# People bashing me surprised honestly



## Reliev (Jun 3, 2017)

This is a first maybe im such a "fanboy" but I read a car and driver review corrected some things and people all attacked me lol

is this normal for people?

https://backfires.caranddriver.com/...4?page=2&show_post=4400708#forum_post_4400511

feel free to read that my name is relidtm on there found it kind of ridiculous i had 12 downvotes for saying something.. maybe i shouldn't post anywhere besides here and closed groups? ha


----------



## garsh (Apr 4, 2016)

Not worth worrying about. 

BTW, I'm not sure where you heard the rumor about the heated steering wheel. It's not true. There is not a heated wheel in the current 3s.


----------



## Reliev (Jun 3, 2017)

yeah I stopped commenting, i didnt know that lol good thing i posted


----------



## JBsC6 (Oct 17, 2016)

Car and Driver forums are made up of 12 year olds. Don't sweat them.


----------



## MelindaV (Apr 2, 2016)

@relidtm - I'd say a good amount of the tesla bashing (and subsequently, relidtm bashing) is from those traditional car types that are not wanting anything to change. It's easy to trash something that you are scared of, right?

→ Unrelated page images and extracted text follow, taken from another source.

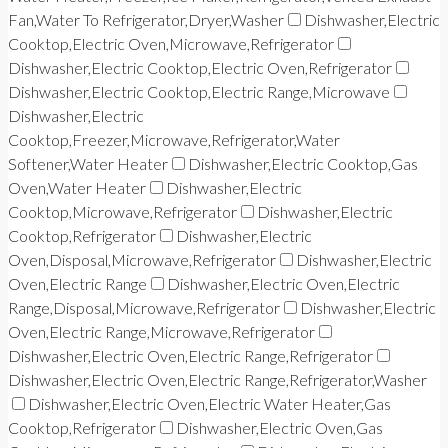
Fan,Water To Refrigerator,Dryer,Washer
Dishwasher,Electric
Cooktop,Electric Oven,Microwave,Refrigerator
Dishwasher,Electric Cooktop,Electric Oven,Refrigerator
Dishwasher,Electric Cooktop,Electric Range,Microwave
Dishwasher,Electric
Cooktop,Freezer,Microwave,Refrigerator,Water
Softener,Water Heater
Dishwasher,Electric Cooktop,Gas
Oven,Water Heater
Dishwasher,Electric
Cooktop,Microwave,Refrigerator
Dishwasher,Electric
Cooktop,Refrigerator
Dishwasher,Electric
Oven,Disposal,Microwave,Refrigerator
Dishwasher,Electric
Oven,Electric Range
Dishwasher,Electric Oven,Electric
Range,Disposal,Microwave,Refrigerator
Dishwasher,Electric
Oven,Electric Range,Microwave,Refrigerator
Dishwasher,Electric Oven,Electric Range,Refrigerator
Dishwasher,Electric Oven,Electric Range,Refrigerator,Washer
Dishwasher,Electric Oven,Electric Water Heater,Gas
Cooktop,Refrigerator
Dishwasher,Electric Oven,Gas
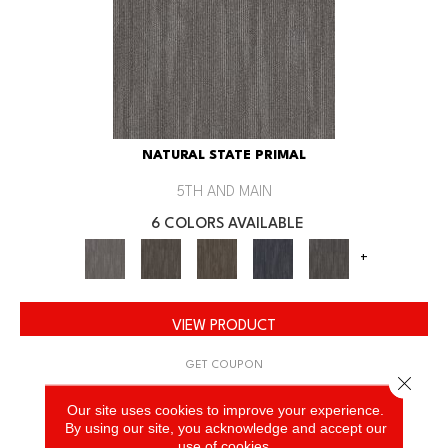
NATURAL STATE PRIMAL
5TH AND MAIN
6 COLORS AVAILABLE
+
VIEW PRODUCT
GET COUPON
Close 
Our site uses cookies to improve your experience.
By using our site, you acknowledge and accept our
use of cookies.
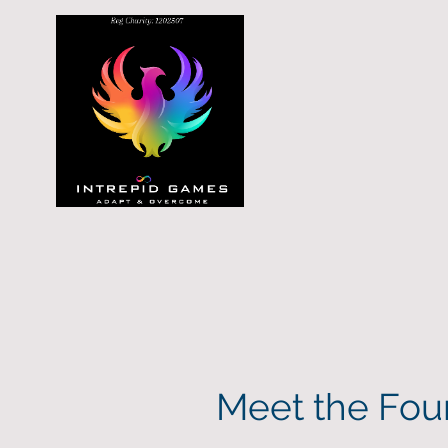
Meet the Fou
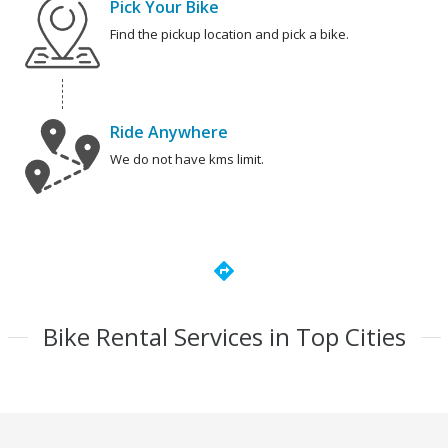
Pick Your Bike
Find the pickup location and pick a bike.
Ride Anywhere
We do not have kms limit.
directions
Bike Rental Services in Top Cities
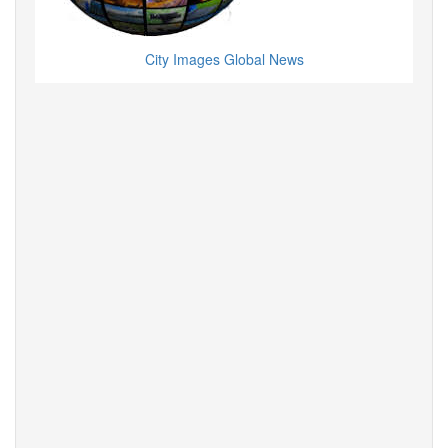
City Images Global News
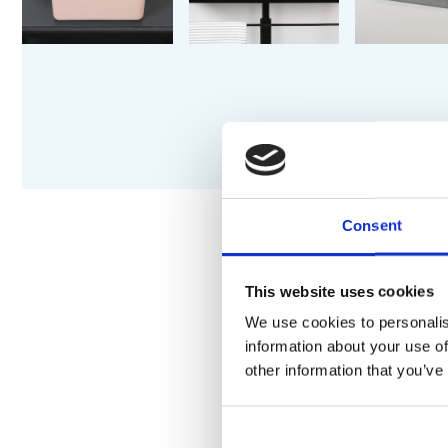
Consent
DESCRIPTION
S
This website uses cookies
We use cookies to personalis
information about your use of
An elegant slim-edge cou
other information that you’ve
Suitable for surface moun
Available in multiple size
Designed for use with a 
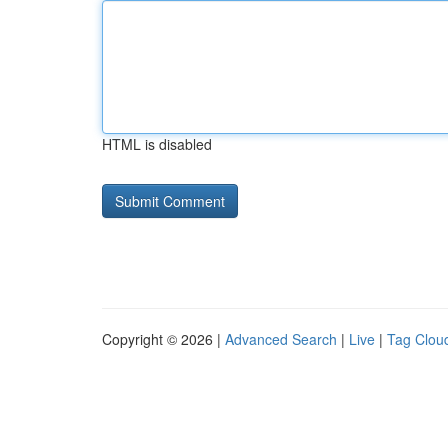
HTML is disabled
Copyright © 2026 |
Advanced Search
|
Live
|
Tag Clou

and a totally unrelated comment... every time I see your profile pix, it makes me smile. everyone should have a pix hugging their car!


----------



## Reliev (Jun 3, 2017)

Yea this is a first time experience for me this forum has made me want to post more online I have posted there before because I have a love for all cars just never felt jumped ever even if I was disagreeing with what I read or said.. its disappointing just like when people are close-minded and shut down people about certain things.


----------



## Runt8 (May 26, 2017)

What is a "walk up touch sensor" for the trunk? Does that mean you can use the keycard to unlock the trunk without walking over to the side pillar?


----------



## Reliev (Jun 3, 2017)

before with the version, I guess they are testing with (ive seen videos of this on youtube) you couldn't actually open the trunk of the car without going into the app, now you can walk up with the phone in your pocket and open the trunk that functionality obviously wasn't there when they tested it.


----------



## Runt8 (May 26, 2017)

relidtm said:


> before with the version, I guess they are testing with (ive seen videos of this on youtube) you couldn't actually open the trunk of the car without going into the app, now you can walk up with the phone in your pocket and open the trunk that functionality obviously wasn't there when they tested it.


Ah, ok, thanks!


----------